(Stored entries)
_ _ _

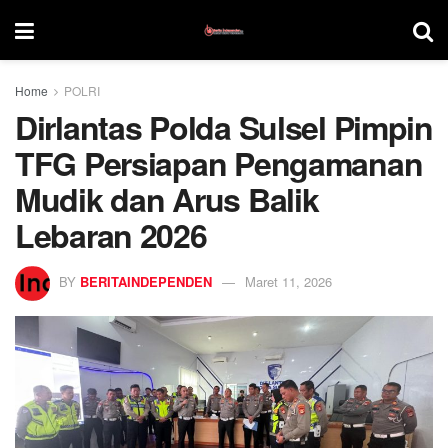
Home
POLRI
Dirlantas Polda Sulsel Pimpin
TFG Persiapan Pengamanan
Mudik dan Arus Balik
Lebaran 2026
BY
BERITAINDEPENDEN
Maret 11, 2026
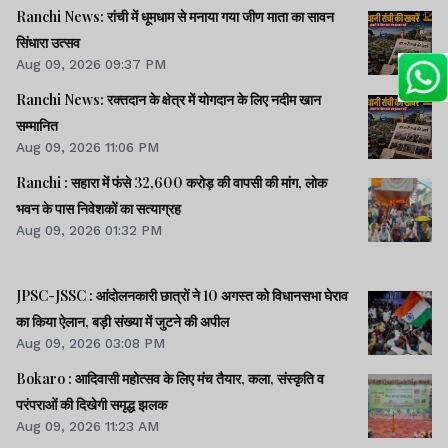
Ranchi News: रांची में धूमधाम से मनाया गया जीण माता का सावन
सिंधारा उत्सव
Aug 09, 2026 09:37 PM
Ranchi News: रक्तदान के क्षेत्र में योगदान के लिए नदीम खान
सम्मानित
Aug 09, 2026 11:06 PM
Ranchi : सहारा में फंसे 32,600 करोड़ की वापसी की मांग, लोक
भवन के पास निवेशकों का सत्याग्रह
Aug 09, 2026 01:32 PM
JPSC-JSSC : आंदोलनकारी छात्रों ने 10 अगस्त को विधानसभा घेराव
का किया ऐलान, बड़ी संख्या में जुटने की अपील
Aug 09, 2026 03:08 PM
Bokaro : आदिवासी महोत्सव के लिए मंच तैयार, कला, संस्कृति व
परंपराओं की दिखेगी समृद्ध झलक
Aug 09, 2026 11:23 AM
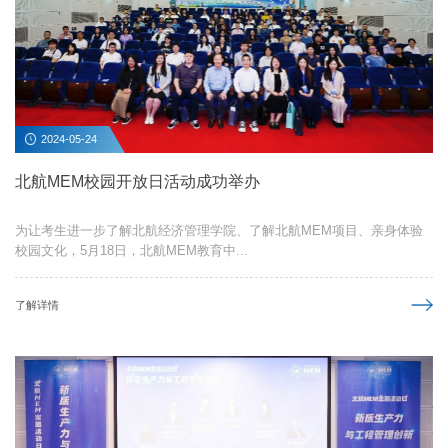
2024-05-24
北航MEM校园开放日活动成功举办
为让考生进一步了解北航经济管理学院、了解北航MEM项目、亲身体验
校园文化，5月18日，北航MEM教育中...
了解详情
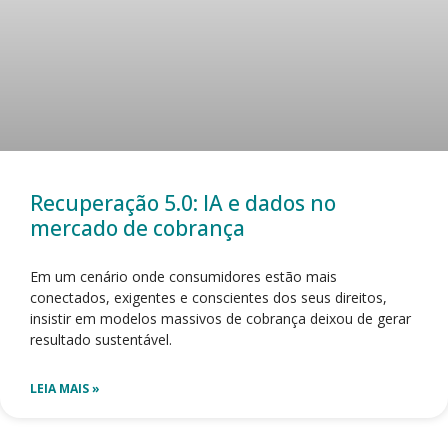
Recuperação 5.0: IA e dados no
mercado de cobrança
Em um cenário onde consumidores estão mais
conectados, exigentes e conscientes dos seus direitos,
insistir em modelos massivos de cobrança deixou de gerar
resultado sustentável.
LEIA MAIS »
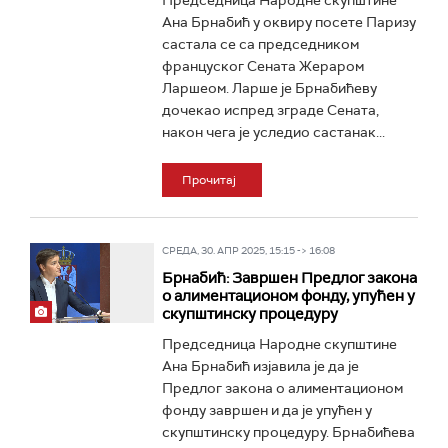
Председница Народне скупштине
Ана Брнабић у оквиру посете Паризу
састала се са председником
француског Сената Жераром
Ларшеом. Ларше је Брнабићеву
дочекао испред зграде Сената,
након чега је уследио састанак...
Прочитај
СРЕДА, 30. АПР 2025, 15:15 -> 16:08
Брнабић: Завршен Предлог закона
о алиментационом фонду, упућен у
скупштинску процедуру
Председница Народне скупштине
Ана Брнабић изјавила је да је
Предлог закона о алиментационом
фонду завршен и да је упућен у
скупштинску процедуру. Брнабићева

_ _ _

## DIRECTIONS FOR THIS TASK
Would you set down only the lines above from the line with "mercado de cobrança" to the line with "француског Сената Жераром", both included, exactly as they stand and without the pictures?

## REPLY
mercado de cobrança
Em um cenário onde consumidores estão mais
conectados, exigentes e conscientes dos seus direitos,
insistir em modelos massivos de cobrança deixou de gerar
resultado sustentável.
LEIA MAIS »
Председница Народне скупштине
Ана Брнабић у оквиру посете Паризу
састала се са председником
француског Сената Жераром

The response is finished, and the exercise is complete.